TASK OBJECTIVE:
Once you find a line containing the word "etsiä" in the entries below, copy it.
———
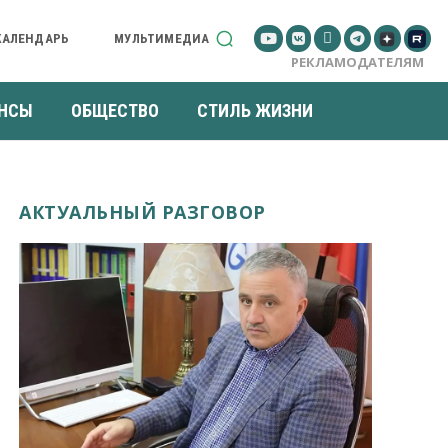
КАЛЕНДАРЬ
МУЛЬТИМЕДИА
РЕКЛАМОДАТЕЛЯМ
НСЫ
ОБЩЕСТВО
СТИЛЬ ЖИЗНИ
АКТУАЛЬНЫЙ РАЗГОВОР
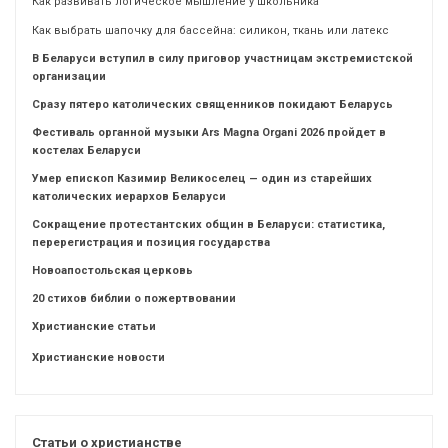
Как развивать логическое мышление у школьника
Как выбрать шапочку для бассейна: силикон, ткань или латекс
В Беларуси вступил в силу приговор участницам экстремистской
организации
Сразу пятеро католических священников покидают Беларусь
Фестиваль органной музыки Ars Magna Organi 2026 пройдет в
костелах Беларуси
Умер епископ Казимир Великоселец — один из старейших
католических иерархов Беларуси
Сокращение протестантских общин в Беларуси: статистика,
перерегистрация и позиция государства
Новоапостольская церковь
20 стихов библии о пожертвовании
Христианские статьи
Христианские новости
Статьи о христианстве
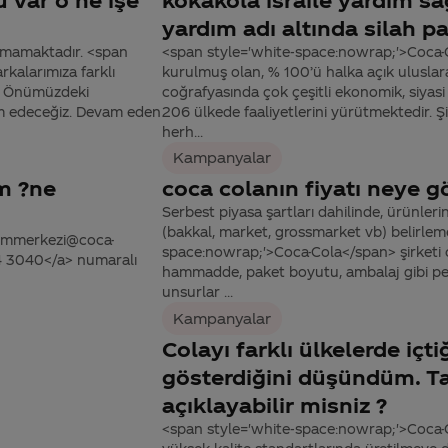
yardım adı altında silah p
nmamaktadır. <span
<span style='white-space:nowrap;'>Coca-C
kalarımıza farklı
kurulmuş olan, % 100’ü halka açık uluslar
z. Önümüzdeki
coğrafyasında çok çeşitli ekonomik, siyasi 
am edeceğiz. Devam eden
206 ülkede faaliyetlerini yürütmektedir. Şi
herh...
Kampanyalar
m ?ne
coca colanın fiyatı neye gö
Serbest piyasa şartları dahilinde, ürünlerin 
(bakkal, market, grossmarket vb) belirlem
tisimmerkezi@coca-
space:nowrap;'>Coca-Cola</span> şirketi o
44 3040</a> numaralı
hammadde, paket boyutu, ambalaj gibi pek 
unsurlar ...
Kampanyalar
Colayı farklı ülkelerde içti
gösterdiğini düşündüm. Ta
açıklayabilir misniz ?
<span style='white-space:nowrap;'>Coca-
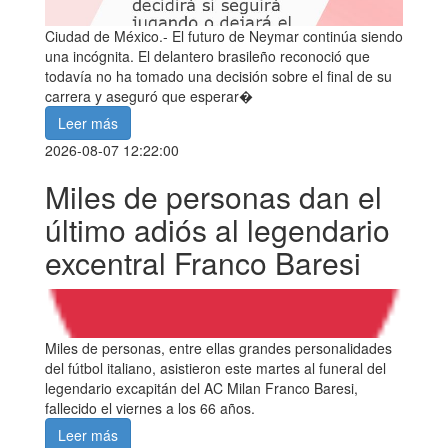
Ciudad de México.- El futuro de Neymar continúa siendo
una incógnita. El delantero brasileño reconoció que
todavía no ha tomado una decisión sobre el final de su
carrera y aseguró que esperar�
Leer más
2026-08-07 12:22:00
Miles de personas dan el
último adiós al legendario
excentral Franco Baresi
Miles de personas, entre ellas grandes personalidades
del fútbol italiano, asistieron este martes al funeral del
legendario excapitán del AC Milan Franco Baresi,
fallecido el viernes a los 66 años.
Leer más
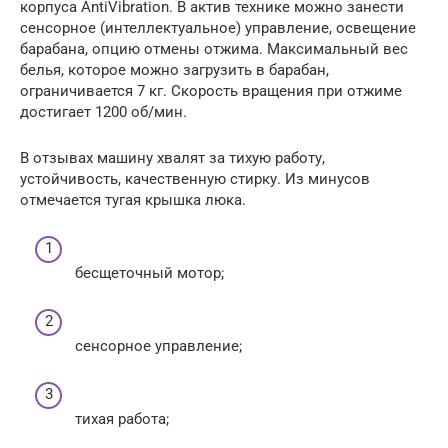
корпуса AntiVibration. В актив технике можно занести
сенсорное (интеллектуальное) управление, освещение
барабана, опцию отмены отжима. Максимальный вес
белья, которое можно загрузить в барабан,
ограничивается 7 кг. Скорость вращения при отжиме
достигает 1200 об/мин.
В отзывах машину хвалят за тихую работу,
устойчивость, качественную стирку. Из минусов
отмечается тугая крышка люка.
бесщеточный мотор;
сенсорное управление;
тихая работа;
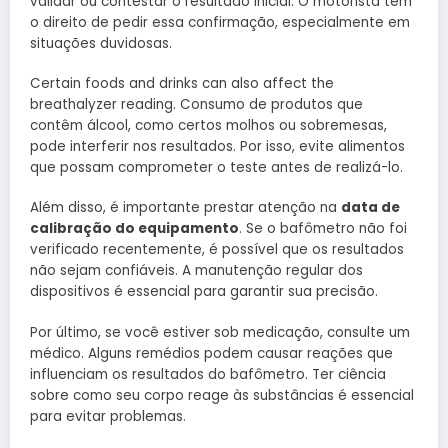
validar ou contestar o resultado inicial. O motorista tem
o direito de pedir essa confirmação, especialmente em
situações duvidosas.
Certain foods and drinks can also affect the
breathalyzer reading. Consumo de produtos que
contêm álcool, como certos molhos ou sobremesas,
pode interferir nos resultados. Por isso, evite alimentos
que possam comprometer o teste antes de realizá-lo.
Além disso, é importante prestar atenção na
data de
calibração do equipamento
. Se o bafômetro não foi
verificado recentemente, é possível que os resultados
não sejam confiáveis. A manutenção regular dos
dispositivos é essencial para garantir sua precisão.
Por último, se você estiver sob medicação, consulte um
médico. Alguns remédios podem causar reações que
influenciam os resultados do bafômetro. Ter ciência
sobre como seu corpo reage às substâncias é essencial
para evitar problemas.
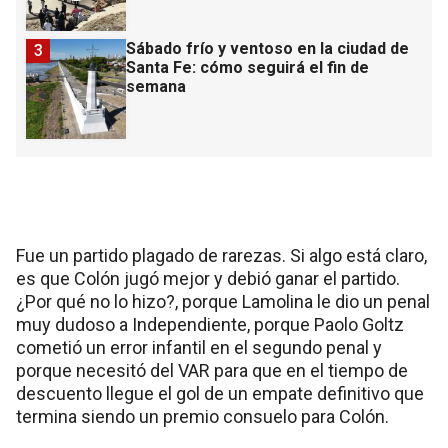
Sábado frío y ventoso en la ciudad de
3
Santa Fe: cómo seguirá el fin de
semana
Fue un partido plagado de rarezas. Si algo está claro,
es que Colón jugó mejor y debió ganar el partido.
¿Por qué no lo hizo?, porque Lamolina le dio un penal
muy dudoso a Independiente, porque Paolo Goltz
cometió un error infantil en el segundo penal y
porque necesitó del VAR para que en el tiempo de
descuento llegue el gol de un empate definitivo que
termina siendo un premio consuelo para Colón.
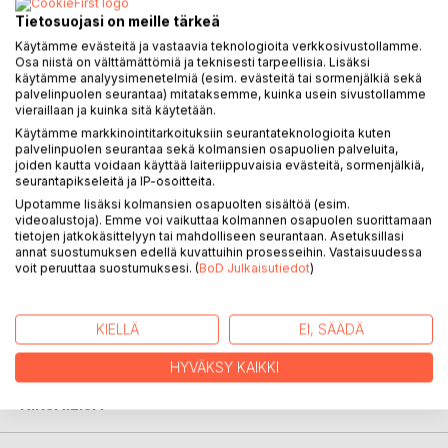
KUVAUS
Tietosuojasi on meille tärkeä
Käytämme evästeitä ja vastaavia teknologioita verkkosivustollamme.
Osa niistä on välttämättömiä ja teknisesti tarpeellisia. Lisäksi
Entten Tentten on harjoituskirja visuaalisen tarkkaavuuden,
käytämme analyysimenetelmiä (esim. evästeitä tai sormenjälkiä sekä
palvelinpuolen seurantaa) mitataksemme, kuinka usein sivustollamme
silmän ja käden koordinaation, päättelytaitojen ja omien
vieraillaan ja kuinka sitä käytetään.
havaintojen tekemisen ja pitkäjänteiseen työskentelyn
Käytämme markkinointitarkoituksiin seurantateknologioita kuten
harjoitteluun kuva-aineistojen parissa.
palvelinpuolen seurantaa sekä kolmansien osapuolien palveluita,
joiden kautta voidaan käyttää laiteriippuvaisia evästeitä, sormenjälkiä,
Harjoitukset sopivat tehtäviksi koko luokalla, S2-tunneilla,
seurantapikseleitä ja IP-osoitteita.
pienryhmäopetuksessa, puheopetuksessa...
Upotamme lisäksi kolmansien osapuolten sisältöä (esim.
videoalustoja). Emme voi vaikuttaa kolmannen osapuolen suorittamaan
tietojen jatkokäsittelyyn tai mahdolliseen seurantaan. Asetuksillasi
Kirjan sisältö koostuu kuvasivuista, joissa on tehtävänä
annat suostumuksen edellä kuvattuihin prosesseihin. Vastaisuudessa
piirtää kuvat samanlaiksi, etsiä kuvien eroavaisuudet,
voit peruuttaa suostumuksesi. (
BoD Julkaisutiedot
)
yhdistää kuvan osat oikeisiin paikkoihin, koota kuva paloista
kokonaiseksi, yhdistää kuvan yhteenkuuluvia osia, etsiä
kuvista sinne kuuluvia asioita, tunnistaa kuvan henkilöitä
KIELLÄ
EI, SÄÄDÄ
siluettihahmoina, kuvasarjoja muistipeleihin ja kertomuksiin.
HYVÄKSY KAIKKI
KIRJAILIJA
———
PROBLEM SOLUTION:
piirtää kuvat samanlaiksi, etsiä kuvien eroavaisuudet,
kokonaiseksi, yhdistää kuvan yhteenkuuluvia osia, etsiä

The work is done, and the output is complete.